START Task input

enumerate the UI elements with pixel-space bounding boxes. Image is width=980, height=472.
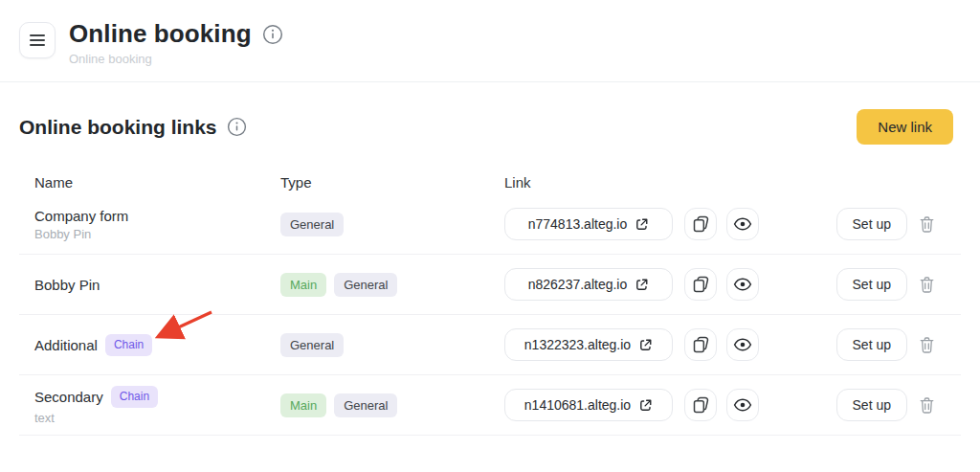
section-bar: Online booking links New link <box>19 109 953 145</box>
delete-button[interactable] <box>920 337 934 353</box>
copy-icon <box>693 215 709 233</box>
page-subtitle: Online booking <box>69 52 283 66</box>
column-header-type: Type <box>280 174 504 191</box>
info-icon[interactable] <box>262 24 283 45</box>
section-title: Online booking links <box>19 116 217 139</box>
new-link-button[interactable]: New link <box>857 109 953 145</box>
column-header-link: Link <box>504 174 961 191</box>
type-badge-main: Main <box>280 393 326 417</box>
row-name: Company form <box>34 208 128 224</box>
app-header: Online booking Online booking <box>0 0 980 82</box>
link-url: n774813.alteg.io <box>528 216 628 232</box>
booking-links-table: Name Type Link Company form Bobby Pin Ge… <box>19 169 961 436</box>
set-up-button[interactable]: Set up <box>836 268 907 301</box>
trash-icon <box>920 397 934 414</box>
preview-button[interactable] <box>726 268 759 301</box>
copy-icon <box>693 276 709 293</box>
delete-button[interactable] <box>920 277 934 293</box>
chain-badge: Chain <box>105 334 152 356</box>
external-link-icon <box>635 217 649 232</box>
booking-link[interactable]: n1322323.alteg.io <box>504 328 673 361</box>
copy-button[interactable] <box>684 268 717 301</box>
external-link-icon <box>638 338 653 352</box>
row-name: Bobby Pin <box>34 277 100 293</box>
hamburger-icon <box>30 34 45 47</box>
column-header-name: Name <box>19 174 280 191</box>
type-badge-general: General <box>334 393 397 417</box>
type-badge-general: General <box>334 273 397 297</box>
table-row: Bobby Pin Main General n826237.alteg.io <box>19 255 961 315</box>
link-url: n826237.alteg.io <box>528 277 628 292</box>
eye-icon <box>733 217 752 231</box>
preview-button[interactable] <box>726 328 759 361</box>
menu-button[interactable] <box>19 22 56 58</box>
type-badge-general: General <box>280 333 344 357</box>
booking-link[interactable]: n826237.alteg.io <box>504 268 673 301</box>
trash-icon <box>920 277 934 293</box>
link-url: n1322323.alteg.io <box>524 337 631 352</box>
eye-icon <box>733 338 752 351</box>
page-title: Online booking <box>69 19 252 49</box>
external-link-icon <box>635 278 649 292</box>
chain-badge: Chain <box>111 386 158 408</box>
type-badge-general: General <box>280 213 344 236</box>
info-icon[interactable] <box>227 117 247 137</box>
set-up-button[interactable]: Set up <box>836 328 907 361</box>
copy-button[interactable] <box>684 328 717 361</box>
set-up-button[interactable]: Set up <box>836 208 907 240</box>
external-link-icon <box>638 398 653 413</box>
row-name: Secondary <box>34 389 103 405</box>
trash-icon <box>920 216 934 233</box>
table-row: Additional Chain General n1322323.alteg.… <box>19 315 961 375</box>
copy-button[interactable] <box>684 389 717 421</box>
eye-icon <box>733 278 752 291</box>
copy-icon <box>693 336 709 353</box>
row-subtitle: Bobby Pin <box>34 227 280 241</box>
eye-icon <box>733 398 752 412</box>
type-badge-main: Main <box>280 273 326 297</box>
copy-button[interactable] <box>684 208 717 240</box>
trash-icon <box>920 337 934 353</box>
table-row: Secondary Chain text Main General n14106… <box>19 375 961 436</box>
row-name: Additional <box>34 337 98 353</box>
delete-button[interactable] <box>920 216 934 233</box>
table-header-row: Name Type Link <box>19 169 961 194</box>
booking-link[interactable]: n774813.alteg.io <box>504 208 673 240</box>
set-up-button[interactable]: Set up <box>836 389 907 421</box>
copy-icon <box>693 396 709 414</box>
link-url: n1410681.alteg.io <box>524 397 631 413</box>
booking-link[interactable]: n1410681.alteg.io <box>504 389 673 421</box>
preview-button[interactable] <box>726 208 759 240</box>
delete-button[interactable] <box>920 397 934 414</box>
table-row: Company form Bobby Pin General n774813.a… <box>19 194 961 255</box>
row-subtitle: text <box>34 411 280 425</box>
preview-button[interactable] <box>726 389 759 421</box>
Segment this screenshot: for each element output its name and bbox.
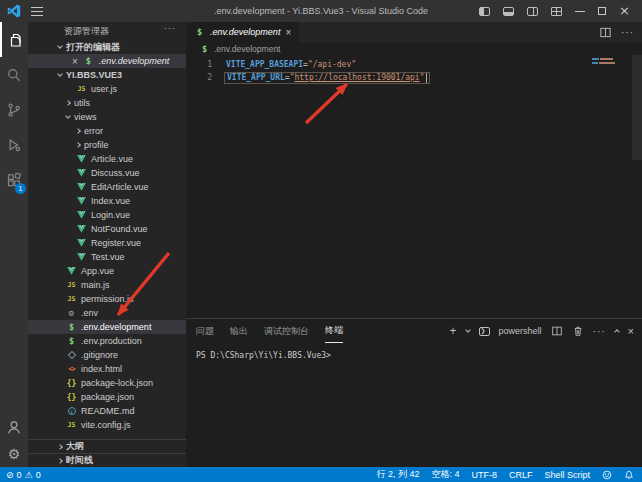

END Task input

▸ Task brief: Out of the data above, return each line where the word "Main" can be found.

▸ Response to the exercise:
type-badge-main: Main <box>280 393 326 417</box>
table-row: Bobby Pin Main General n826237.alteg.io <box>19 255 961 315</box>
type-badge-main: Main <box>280 273 326 297</box>
table-row: Secondary Chain text Main General n14106… <box>19 375 961 436</box>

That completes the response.